TTS (Text-to-Speech)

This package handles speech synthesis for PicoClaw.

If you are new to TTS setup, the simplest workflow is:

Add a TTS-capable entry to model_list.
Point voice.tts_model_name at that entry.
Put the API key in .security.yml.

Quick Recommendation

For most users, these are the best starting points:

Provider	Why start here
OpenAI	Best-supported path in PicoClaw today. The current TTS implementation is built around the OpenAI-compatible `/audio/speech` API shape, and OpenAI is the safest default.
Xiaomi MiMo	A good second option if you want an OpenAI-compatible provider endpoint and are already using MiMo models in the rest of your stack.

How TTS Configuration Works

PicoClaw does not keep TTS API keys inside voice.

Instead:

voice.tts_model_name selects a named entry from model_list.
That model_list entry provides the provider, model ID, API base, and proxy settings.
.security.yml stores the API key for the same named model entry.

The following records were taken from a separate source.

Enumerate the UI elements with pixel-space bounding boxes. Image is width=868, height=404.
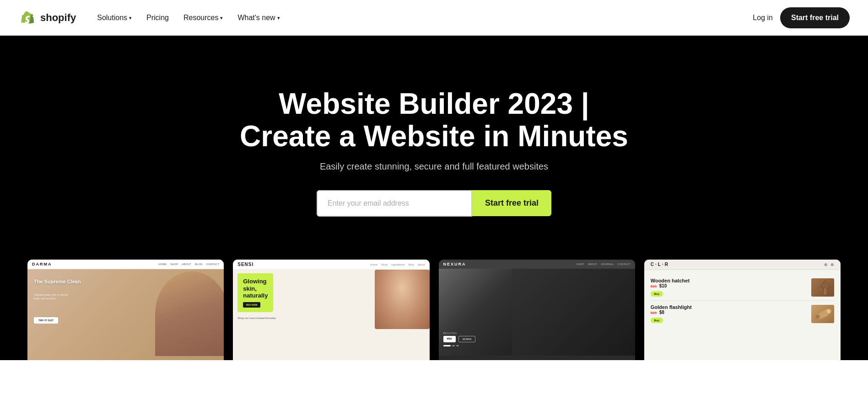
darma-header: DARMA HOME SHOP ABOUT BLOG CONTACT [27,260,224,269]
clr-icons: ⊕ ⊕ [824,262,834,267]
clr-item-hatchet-info: Wooden hatchet $16 $10 Buy [651,278,690,297]
main-nav: Solutions ▾ Pricing Resources ▾ What's n… [91,10,753,26]
nexura-category: BEAUTIES [443,332,631,335]
hatchet-svg [811,278,834,297]
clr-flashlight-buy-btn[interactable]: Buy [651,318,663,323]
clr-item-flashlight-info: Golden flashlight $20 $8 Buy [651,304,692,323]
nav-item-solutions[interactable]: Solutions ▾ [91,10,138,26]
nexura-overlay: BEAUTIES MEN WOMEN [443,332,631,346]
solutions-chevron-icon: ▾ [129,15,132,21]
clr-hatchet-name: Wooden hatchet [651,278,690,283]
store-preview-strip: DARMA HOME SHOP ABOUT BLOG CONTACT The S… [0,260,868,360]
email-input[interactable] [317,190,472,217]
sensi-green-text: Glowingskin,naturally [243,278,268,299]
nexura-brand: NEXURA [443,262,466,266]
nexura-header: NEXURA SHOP ABOUT JOURNAL CONTACT [439,260,635,269]
whats-new-chevron-icon: ▾ [277,15,280,21]
store-card-nexura: NEXURA SHOP ABOUT JOURNAL CONTACT BEAUTI… [439,260,635,360]
darma-try-btn[interactable]: TRY IT OUT [34,317,58,324]
clr-flashlight-image [811,305,834,323]
darma-faces-illustration [155,271,224,356]
flashlight-svg [811,305,834,323]
clr-flashlight-name: Golden flashlight [651,304,692,310]
clr-cart-icon[interactable]: ⊕ [830,262,834,267]
darma-nav: HOME SHOP ABOUT BLOG CONTACT [158,263,219,266]
store-card-clr: C·L·R ⊕ ⊕ Wooden hatchet $16 $10 Buy [644,260,841,360]
darma-brand: DARMA [32,262,52,266]
nexura-nav: SHOP ABOUT JOURNAL CONTACT [576,263,630,266]
resources-label: Resources [183,14,218,22]
sensi-brand: SENSI [237,262,253,267]
darma-body: The Supreme Clean Hydrate today with a n… [27,269,224,356]
clr-flashlight-price: $20 $8 [651,310,692,315]
logo-text: shopify [40,12,76,24]
sensi-buy-btn[interactable]: BUY NOW [243,302,260,308]
clr-search-icon[interactable]: ⊕ [824,262,828,267]
pricing-label: Pricing [146,14,169,22]
store-card-darma: DARMA HOME SHOP ABOUT BLOG CONTACT The S… [27,260,224,360]
navbar: shopify Solutions ▾ Pricing Resources ▾ … [0,0,868,36]
navbar-right: Log in Start free trial [753,7,850,28]
sensi-bottom-text: Shop our most trusted formulas [237,317,276,319]
sensi-body: Glowingskin,naturally BUY NOW Shop our m… [233,270,429,356]
sensi-header: SENSI Home Shop Ingredients Blog About [233,260,429,270]
clr-hatchet-buy-btn[interactable]: Buy [651,291,663,297]
nav-item-resources[interactable]: Resources ▾ [177,10,229,26]
shopify-bag-icon [18,9,37,27]
clr-item-flashlight: Golden flashlight $20 $8 Buy [651,301,834,327]
nexura-body: BEAUTIES MEN WOMEN [439,269,635,356]
sensi-face-image [375,270,430,329]
sensi-content-left: Glowingskin,naturally BUY NOW Shop our m… [237,273,276,319]
clr-item-hatchet: Wooden hatchet $16 $10 Buy [651,274,834,301]
start-trial-hero-button[interactable]: Start free trial [472,190,551,216]
hero-title: Website Builder 2023 | Create a Website … [240,88,628,152]
start-trial-nav-button[interactable]: Start free trial [780,7,850,28]
clr-header: C·L·R ⊕ ⊕ [644,260,841,270]
svg-point-1 [815,307,833,320]
hero-cta-form: Start free trial [317,190,551,217]
sensi-nav: Home Shop Ingredients Blog About [370,263,425,266]
store-card-sensi: SENSI Home Shop Ingredients Blog About G… [233,260,429,360]
whats-new-label: What's new [237,14,275,22]
resources-chevron-icon: ▾ [220,15,223,21]
clr-brand: C·L·R [651,262,669,267]
sensi-green-box: Glowingskin,naturally BUY NOW [237,273,273,312]
nav-item-pricing[interactable]: Pricing [140,10,175,26]
svg-rect-0 [824,288,826,295]
clr-hatchet-price: $16 $10 [651,283,690,288]
clr-hatchet-image [811,278,834,297]
nexura-dots [443,345,631,346]
nexura-women-btn[interactable]: WOMEN [458,336,476,342]
nexura-btns: MEN WOMEN [443,336,631,342]
darma-subtext: Hydrate today with a natural body care p… [34,293,70,301]
clr-body: Wooden hatchet $16 $10 Buy Golden fl [644,270,841,331]
hero-section: Website Builder 2023 | Create a Website … [0,36,868,260]
hero-subtitle: Easily create stunning, secure and full … [320,161,548,172]
shopify-logo[interactable]: shopify [18,9,76,27]
login-link[interactable]: Log in [753,14,773,22]
nexura-men-btn[interactable]: MEN [443,336,456,342]
darma-headline: The Supreme Clean [34,278,81,285]
solutions-label: Solutions [97,14,127,22]
nav-item-whats-new[interactable]: What's new ▾ [231,10,286,26]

This is the recommended and supported configuration pattern.

Recommended Setup

Option A: OpenAI

config.json

json

{
  "voice": {
    "tts_model_name": "openai-tts"
  },
  "model_list": [
    {
      "model_name": "openai-tts",
      "model": "openai/tts-1"
    }
  ]
}

.security.yml

yaml

model_list:
  openai-tts:
    api_keys:
      - "sk-openai-your-key"

Option B: Xiaomi MiMo

config.json

json

{
  "voice": {
    "tts_model_name": "mimo-tts"
  },
  "model_list": [
    {
      "model_name": "mimo-tts",
      "model": "mimo/mimo-v2-tts"
    }
  ]
}

.security.yml

yaml

model_list:
  mimo-tts:
    api_keys:
      - "your-mimo-key"

If you use a custom MiMo endpoint, you can also set api_base explicitly. Otherwise PicoClaw will use the provider default.

What PicoClaw Sends Today

The current TTS runtime uses an OpenAI-compatible speech request with these defaults:

Endpoint: /audio/speech
Response format: opus
Voice: alloy
Model: taken from the selected model_list entry

That means:

openai/tts-1 works naturally.
Other OpenAI-compatible providers can work if they accept the same request format.
PicoClaw currently does not expose a user-facing config field for changing the TTS voice from alloy.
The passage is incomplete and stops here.